10/05/2010
Franz Ferdinands 'spooky' registration.
It's hard to think of another event in the troubled twentieth century that had quite the implications of the assassination of Archduke Franz Ferdinand at Sarajevo on 28 June 1914. The Archduke was heir to the throne of the tottering Austro Hungarian empire; his killers, a motley band of amateurish students, were Serbian nationalists (or possibly Yugoslav nationalists; historians remain divided on the topic) who wanted to turn Austrian Bosnia into a part of a new Slav state.
Of all the tall tales that attached themselves to Franz Ferdinand after his death, the best known and most widely circulated concerns the car in which he was driven to his death.

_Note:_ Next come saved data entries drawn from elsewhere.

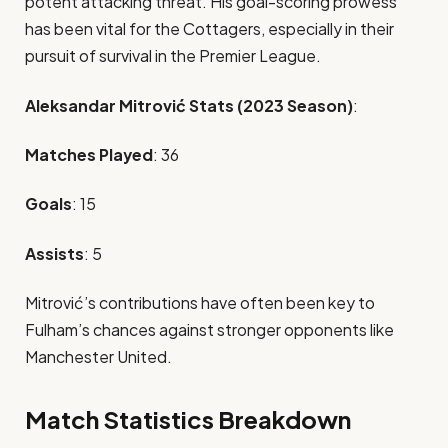
potent attacking threat. His goal-scoring prowess
has been vital for the Cottagers, especially in their
pursuit of survival in the Premier League.
Aleksandar Mitrović Stats (2023 Season)
:
Matches Played
: 36
Goals
: 15
Assists
: 5
Mitrović’s contributions have often been key to
Fulham’s chances against stronger opponents like
Manchester United.
Match Statistics Breakdown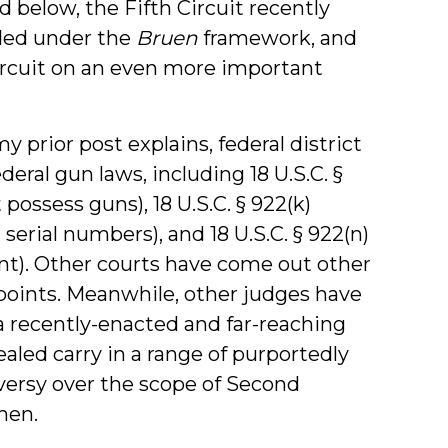
 below, the Fifth Circuit recently
ided under the
Bruen
framework, and
ircuit on an even more important
y prior post explains, federal district
eral gun laws, including 18 U.S.C. §
possess guns), 18 U.S.C. § 922(k)
serial numbers), and 18 U.S.C. § 922(n)
nt). Other courts have come out other
points. Meanwhile, other judges have
a recently-enacted and far-reaching
aled carry in a range of purportedly
oversy over the scope of Second
hen.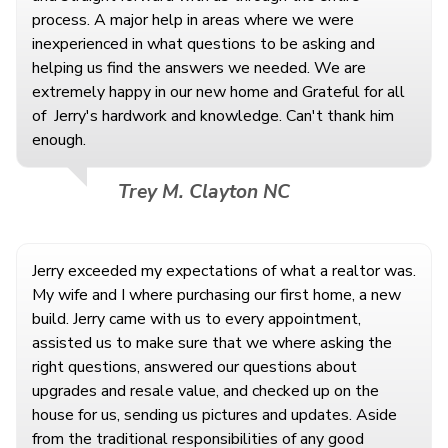
process. A major help in areas where we were
inexperienced in what questions to be asking and
helping us find the answers we needed. We are
extremely happy in our new home and Grateful for all
of
Jerry's hardwork and knowledge. Can't thank him
enough.
Trey M. Clayton NC
Jerry exceeded my expectations of what a realtor was.
My wife and I where purchasing our first home, a new
build. Jerry came with us to every appointment,
assisted us to make sure that we where asking the
right questions, answered our questions about
upgrades and resale value, and checked up on the
house for us, sending us pictures and updates. Aside
from the traditional responsibilities of any good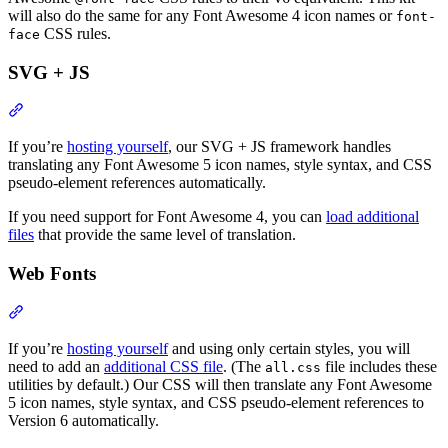
will also do the same for any Font Awesome 4 icon names or
font-
CSS rules.
face
SVG + JS
Section titled “SVG + JS”
If you’re
hosting yourself
, our SVG + JS framework handles
translating any Font Awesome 5 icon names, style syntax, and CSS
pseudo-element references automatically.
If you need support for Font Awesome 4, you can
load additional
files
that provide the same level of translation.
Web Fonts
Section titled “Web Fonts”
If you’re
hosting yourself
and using only certain styles, you will
need to add an
additional CSS file
. (The
file includes these
all.css
utilities by default.) Our CSS will then translate any Font Awesome
5 icon names, style syntax, and CSS pseudo-element references to
Version 6 automatically.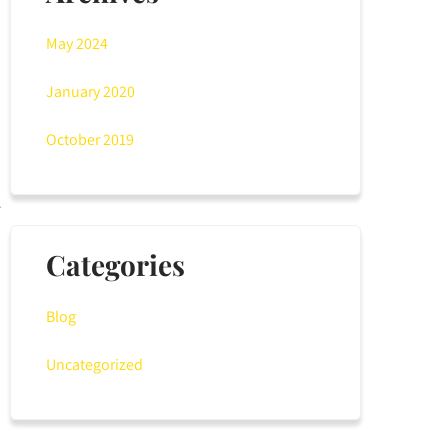
May 2024
January 2020
October 2019
Categories
Blog
Uncategorized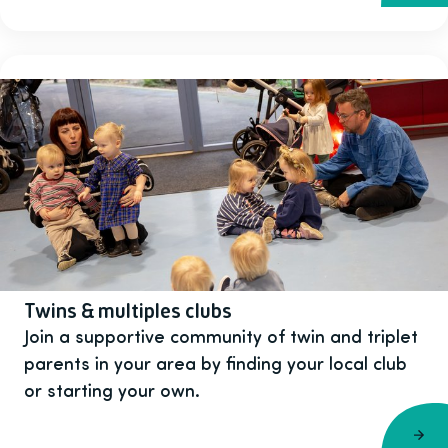
Twins & multiples clubs
Join a supportive community of twin and triplet
parents in your area by finding your local club
or starting your own.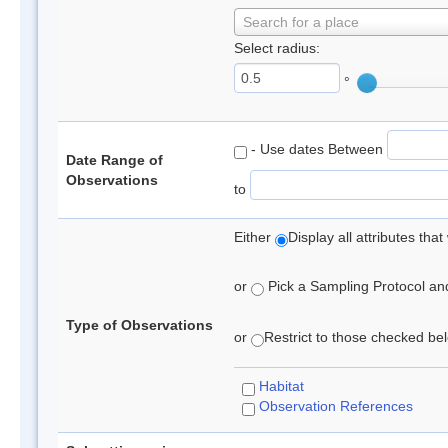
Search for a place
Select radius:
°
- Use dates Between
Date Range of
Observations
to
Either
Display all attributes th
or
Pick a Sampling Protocol and 
Type of Observations
or
Restrict to those checked belo
Habitat
Observation References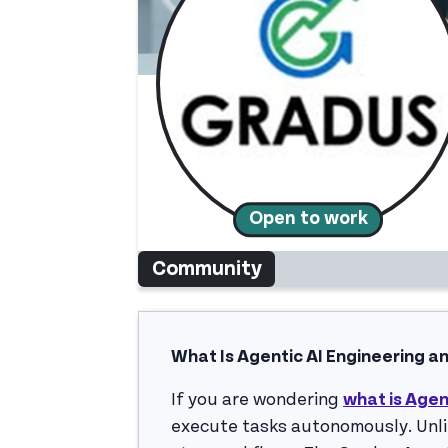
Open to work
Community
What Is Agentic AI Engineering a
If you are wondering
what is Agen
execute tasks autonomously. Unlik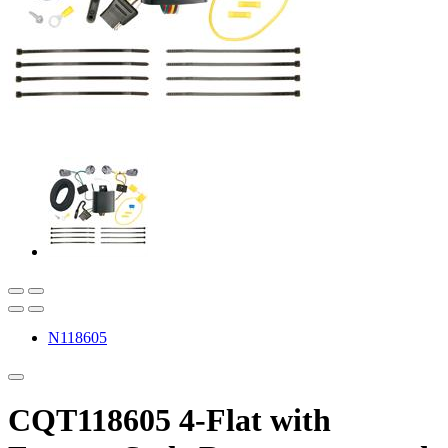
N118605
CQT118605 4-Flat with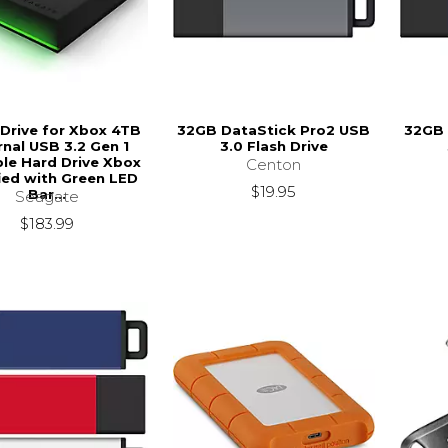
Drive for Xbox 4TB
32GB DataStick Pro2 USB
32GB 
rnal USB 3.2 Gen 1
3.0 Flash Drive
le Hard Drive Xbox
Centon
fied with Green LED
$19.95
Bar...
Seagate
$183.99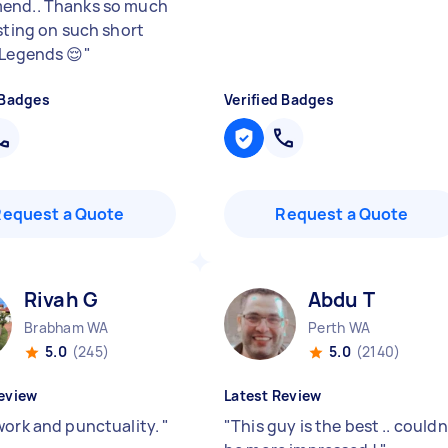
end.. Thanks so much
isting on such short
 Legends 😌
"
 Badges
Verified Badges
Request a Quote
Request a Quote
Rivah G
Abdu T
Brabham WA
Perth WA
5.0
(245)
5.0
(2140)
eview
Latest Review
work and punctuality.
"
"
This guy is the best .. couldn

This vehicle, a Graf und Stift double phaeton, built by the Graf brothers of Vienna, had been made in 1910 and was owned not by the Austro Hungarian state but by Count Franz von Harrach, "an officer of the Austrian army transport corps" who apparently loaned it to the Archduke for his day in Sarajevo. According to this legend, Von Harrach's vehicle was so cursed by either [a] its involvement in the awful events of June 1914 or [b] its gaudy blood-red paint job that pretty much every subsequent owner met a hideous, sort of end.
One piece of history went completely unremarked on for almost a century, until a British visitor to the Heeresgeschichtliches Museum, where the car now resides, noticed the number plates. Brian Presland seems to have been first to draw the staff's attention to the remarkable detail contained in the Graf und Stift's registration plate, which reads 'AIII 118'. That number, Presland pointed out, can be taken to read A (for Armistice) 11 / 11 / 18, which means that the death car has always carried with it a prediction, not of the dreadful day in Sarajevo that marked the beginning of the First World War, but of 11 November 1918: Armistice Day, the day that the war ended.
A couple of things suggest that this is not the case, though. Firstly, the meaning of the intitial 'A' applies only in English as the German for 'armistice' is 'Waffenstillstand,' and secondly, Austria Hungary did not surrender on the same day as its German allies anyway. It had been knocked out of the war a week earlier, on 4 November 1918. So the number plate is a little bit less spooky in its native country. It also contains not five number '1's but three capital 'I's and two numbers. Perhaps it's not quite so surprising that the museum director first approached by Brian Presland freely admitted that he had worked in the place for 20 years without spotting the plates significance.